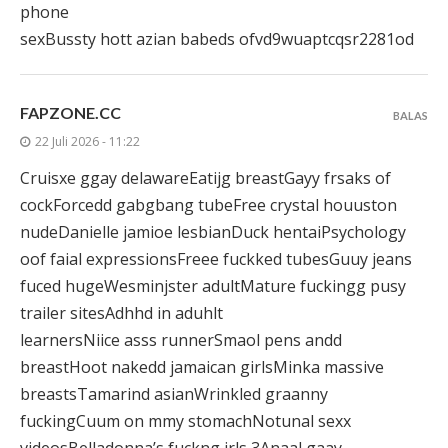
phone
sexBussty hott azian babeds ofvd9wuaptcqsr2281od
FAPZONE.CC
BALAS
22 Juli 2026 - 11:22
Cruisxe ggay delawareEatijg breastGayy frsaks of
cockForcedd gabgbang tubeFree crystal houuston
nudeDanielle jamioe lesbianDuck hentaiPsychology
oof faial expressionsFreee fuckked tubesGuuy jeans
fuced hugeWesminjster adultMature fuckingg pusy
trailer sitesAdhhd in aduhlt
learnersNiice asss runnerSmaol pens andd
breastHoot nakedd jamaican girlsMinka massive
breastsTamarind asianWrinkled graanny
fuckingCuum on mmy stomachNotunal sexx
videosBelladonna’s fuckng irls 3Anaal gaay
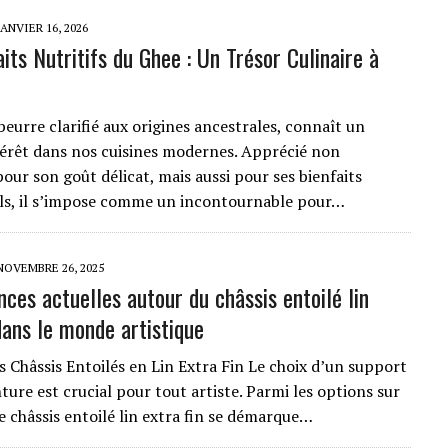
JANVIER 16, 2026
its Nutritifs du Ghee : Un Trésor Culinaire à
beurre clarifié aux origines ancestrales, connaît un
térêt dans nos cuisines modernes. Apprécié non
our son goût délicat, mais aussi pour ses bienfaits
ls, il s’impose comme un incontournable pour…
NOVEMBRE 26, 2025
ces actuelles autour du châssis entoilé lin
dans le monde artistique
s Châssis Entoilés en Lin Extra Fin Le choix d’un support
ture est crucial pour tout artiste. Parmi les options sur
e châssis entoilé lin extra fin se démarque…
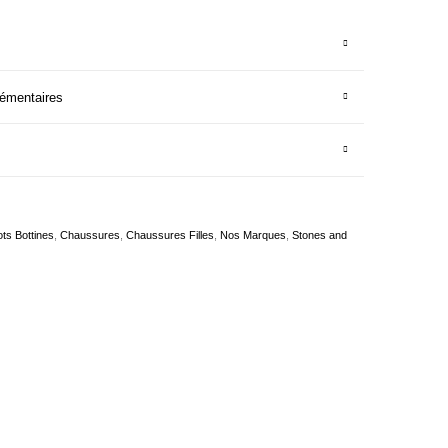
lémentaires
ts Bottines
,
Chaussures
,
Chaussures Filles
,
Nos Marques
,
Stones and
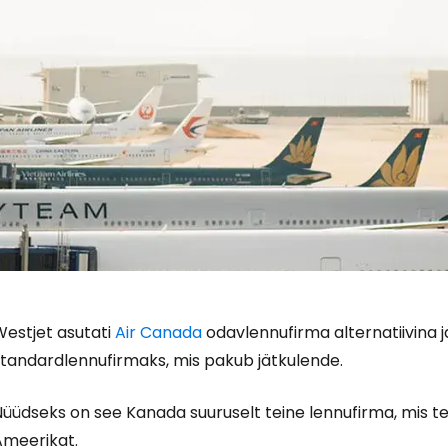
Westjet asutati
Air Canada
odavlennufirma alternatiivina j
standardlennufirmaks, mis pakub jätkulende.
Logi sisse 
Nüüdseks on see Kanada suuruselt teine lennufirma, mis t
Ameerikat.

WHAT IS NEEDED:
All that is needed is an exact copy of the entries above, minus the pictures.

OUTPUT FOR THIS EXERCISE:
phone
sexBussty hott azian babeds ofvd9wuaptcqsr2281od
FAPZONE.CC
BALAS
22 Juli 2026 - 11:22
Cruisxe ggay delawareEatijg breastGayy frsaks of
cockForcedd gabgbang tubeFree crystal houuston
nudeDanielle jamioe lesbianDuck hentaiPsychology
oof faial expressionsFreee fuckked tubesGuuy jeans
fuced hugeWesminjster adultMature fuckingg pusy
trailer sitesAdhhd in aduhlt
learnersNiice asss runnerSmaol pens andd
breastHoot nakedd jamaican girlsMinka massive
breastsTamarind asianWrinkled graanny
fuckingCuum on mmy stomachNotunal sexx
videosBelladonna’s fuckng irls 3Anaal gaay
JANVIER 16, 2026
its Nutritifs du Ghee : Un Trésor Culinaire à
beurre clarifié aux origines ancestrales, connaît un
térêt dans nos cuisines modernes. Apprécié non
our son goût délicat, mais aussi pour ses bienfaits
ls, il s’impose comme un incontournable pour…
NOVEMBRE 26, 2025
ces actuelles autour du châssis entoilé lin
dans le monde artistique
s Châssis Entoilés en Lin Extra Fin Le choix d’un support
ture est crucial pour tout artiste. Parmi les options sur
e châssis entoilé lin extra fin se démarque…
lémentaires
ts Bottines
,
Chaussures
,
Chaussures Filles
,
Nos Marques
,
Stones and
Westjet asutati
Air Canada
odavlennufirma alternatiivina j
standardlennufirmaks, mis pakub jätkulende.
Logi sisse 
Nüüdseks on see Kanada suuruselt teine lennufirma, mis t
Ameerikat.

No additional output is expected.